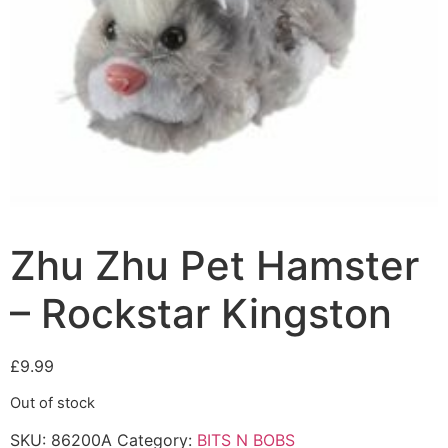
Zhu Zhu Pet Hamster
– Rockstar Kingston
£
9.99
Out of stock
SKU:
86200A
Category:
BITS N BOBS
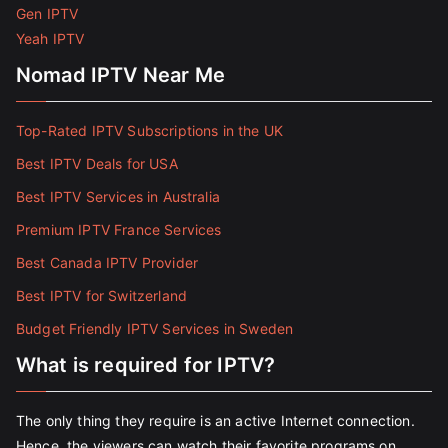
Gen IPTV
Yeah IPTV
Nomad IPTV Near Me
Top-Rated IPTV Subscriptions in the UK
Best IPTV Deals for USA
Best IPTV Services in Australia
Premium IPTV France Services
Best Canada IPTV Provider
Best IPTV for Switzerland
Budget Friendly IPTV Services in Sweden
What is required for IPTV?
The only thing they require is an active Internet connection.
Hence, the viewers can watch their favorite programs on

● ● ● ●

◆ **What is needed**
Repeat, with no changes, each line from the one with "Best Canada IPTV Provider" to the end of the listing, including both ends and nothing else.

◆ **Problem solution**
Best Canada IPTV Provider
Best IPTV for Switzerland
Budget Friendly IPTV Services in Sweden
What is required for IPTV?
The only thing they require is an active Internet connection.
Hence, the viewers can watch their favorite programs on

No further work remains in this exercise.